## WORK TO COMPLETE
Looking at the records below, please work out how many lines contain the word "empty" and give the number alone.

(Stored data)

-----

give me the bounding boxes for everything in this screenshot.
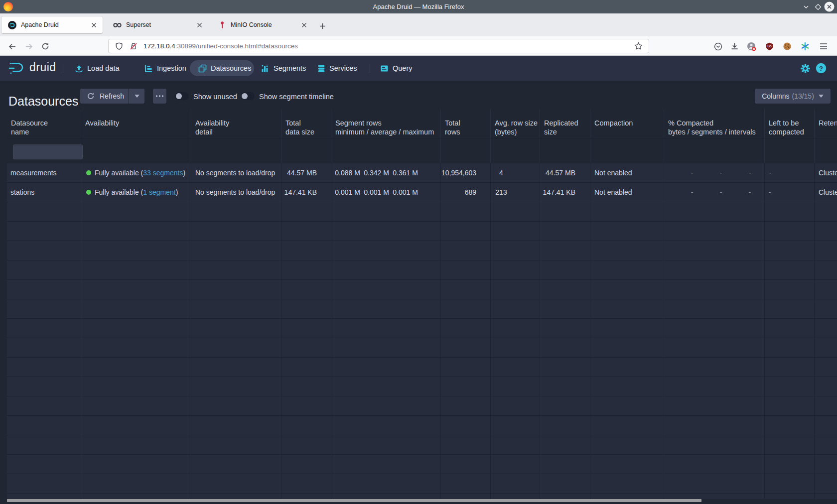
- browser-toolbar: 172.18.0.4:30899/unified-console.html#da…: [0, 36, 837, 56]
- total-rows: 689: [441, 183, 491, 202]
- column-header-replicated-size[interactable]: Replicatedsize: [540, 109, 590, 138]
- table-row-measurements[interactable]: measurements Fully available (33 segment…: [7, 163, 837, 183]
- column-header-compaction[interactable]: Compaction: [590, 109, 664, 138]
- columns-count: (13/15): [792, 92, 814, 100]
- total-data-size: 147.41 KB: [281, 183, 331, 202]
- datasource-name: measurements: [7, 163, 81, 182]
- columns-button[interactable]: Columns (13/15): [755, 89, 831, 104]
- nav-segments[interactable]: Segments: [261, 56, 306, 81]
- column-header-total-data-size[interactable]: Totaldata size: [281, 109, 331, 138]
- table-row-empty: [7, 241, 837, 260]
- svg-text:?: ?: [819, 65, 823, 72]
- retention: Cluster default: [815, 163, 837, 182]
- pocket-icon[interactable]: [712, 40, 724, 52]
- chevron-down-icon: [819, 95, 824, 98]
- avg-row-size: 4: [491, 163, 540, 182]
- hamburger-menu-icon[interactable]: [818, 40, 830, 52]
- nav-query[interactable]: Query: [380, 56, 413, 81]
- table-header-row: Datasourcename Availability Availability…: [7, 109, 837, 139]
- table-row-empty: [7, 396, 837, 416]
- refresh-button[interactable]: Refresh: [80, 89, 129, 104]
- segments-link[interactable]: 1 segment: [143, 188, 175, 196]
- status-dot-icon: [86, 170, 91, 175]
- svg-text:UO: UO: [767, 44, 772, 47]
- table-row-empty: [7, 222, 837, 241]
- tab-close-icon[interactable]: [300, 21, 308, 29]
- horizontal-scrollbar[interactable]: [7, 499, 701, 502]
- ublock-icon[interactable]: UO: [763, 40, 775, 52]
- url-text[interactable]: 172.18.0.4:30899/unified-console.html#da…: [143, 42, 634, 50]
- column-header-left-to-compact[interactable]: Left to becompacted: [765, 109, 815, 138]
- column-header-availability-detail[interactable]: Availabilitydetail: [191, 109, 281, 138]
- settings-gear-icon[interactable]: [800, 56, 811, 81]
- segments-link[interactable]: 33 segments: [143, 169, 183, 177]
- help-icon[interactable]: ?: [816, 56, 827, 81]
- reload-button[interactable]: [39, 40, 51, 52]
- table-row-empty: [7, 202, 837, 222]
- extension-icon[interactable]: [745, 40, 757, 52]
- datasource-filter-input[interactable]: [13, 144, 83, 159]
- availability-detail: No segments to load/drop: [191, 163, 281, 182]
- bookmark-star-icon[interactable]: [634, 42, 643, 50]
- extension-asterisk-icon[interactable]: [799, 40, 811, 52]
- druid-navbar: druid Load data Ingestion Datasources Se…: [0, 56, 837, 81]
- download-icon[interactable]: [728, 40, 740, 52]
- cookie-icon[interactable]: [781, 40, 793, 52]
- column-header-availability[interactable]: Availability: [81, 109, 191, 138]
- refresh-icon: [87, 92, 95, 100]
- druid-logo-icon[interactable]: [8, 62, 27, 75]
- column-header-avg-row-size[interactable]: Avg. row size(bytes): [491, 109, 540, 138]
- avg-row-size: 213: [491, 183, 540, 202]
- table-row-empty: [7, 435, 837, 455]
- left-to-compact: -: [765, 163, 815, 182]
- forward-button[interactable]: [23, 40, 35, 52]
- lock-insecure-icon[interactable]: [130, 42, 138, 50]
- tab-apache-druid[interactable]: Apache Druid: [1, 16, 103, 33]
- navbar-divider: [370, 64, 370, 73]
- column-header-datasource-name[interactable]: Datasourcename: [7, 109, 81, 138]
- refresh-dropdown-button[interactable]: [129, 89, 144, 104]
- tab-close-icon[interactable]: [90, 21, 98, 29]
- shield-icon[interactable]: [115, 42, 123, 50]
- table-row-stations[interactable]: stations Fully available (1 segment) No …: [7, 183, 837, 202]
- window-close-button[interactable]: [824, 1, 835, 12]
- nav-label: Segments: [274, 64, 306, 72]
- table-row-empty: [7, 358, 837, 377]
- tab-title: Superset: [126, 21, 195, 28]
- url-bar[interactable]: 172.18.0.4:30899/unified-console.html#da…: [108, 39, 649, 53]
- nav-ingestion[interactable]: Ingestion: [144, 56, 186, 81]
- nav-services[interactable]: Services: [317, 56, 357, 81]
- segment-rows-cell: 0.088 M0.342 M0.361 M: [331, 163, 441, 182]
- nav-label: Datasources: [211, 64, 251, 72]
- tab-minio[interactable]: MinIO Console: [211, 16, 313, 33]
- show-timeline-toggle[interactable]: [241, 92, 255, 100]
- tab-superset[interactable]: Superset: [107, 16, 208, 33]
- new-tab-button[interactable]: [317, 20, 328, 31]
- page-title: Datasources: [8, 94, 78, 109]
- table-row-empty: [7, 416, 837, 435]
- column-header-retention[interactable]: Retention: [815, 109, 837, 138]
- total-data-size: 44.57 MB: [281, 163, 331, 182]
- navbar-divider: [63, 64, 63, 73]
- segment-rows-cell: 0.001 M0.001 M0.001 M: [331, 183, 441, 202]
- minio-favicon-icon: [218, 21, 226, 29]
- window-title: Apache Druid — Mozilla Firefox: [0, 0, 837, 13]
- nav-load-data[interactable]: Load data: [75, 56, 120, 81]
- replicated-size: 44.57 MB: [540, 163, 590, 182]
- url-host: 172.18.0.4: [143, 42, 175, 50]
- window-maximize-button[interactable]: [813, 1, 823, 12]
- nav-label: Services: [329, 64, 357, 72]
- nav-label: Query: [393, 64, 413, 72]
- tab-close-icon[interactable]: [195, 21, 203, 29]
- column-header-total-rows[interactable]: Totalrows: [441, 109, 491, 138]
- nav-datasources[interactable]: Datasources: [198, 56, 251, 81]
- window-titlebar: Apache Druid — Mozilla Firefox: [0, 0, 837, 13]
- window-minimize-button[interactable]: [801, 1, 811, 12]
- left-to-compact: -: [765, 183, 815, 202]
- tab-title: MinIO Console: [231, 21, 300, 28]
- column-header-segment-rows[interactable]: Segment rowsminimum / average / maximum: [331, 109, 441, 138]
- more-actions-button[interactable]: [153, 89, 166, 104]
- column-header-pct-compacted[interactable]: % Compactedbytes / segments / intervals: [664, 109, 765, 138]
- show-unused-toggle[interactable]: [175, 92, 189, 100]
- back-button[interactable]: [6, 40, 18, 52]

-----

## RESPONSE FOR THIS EXERCISE
7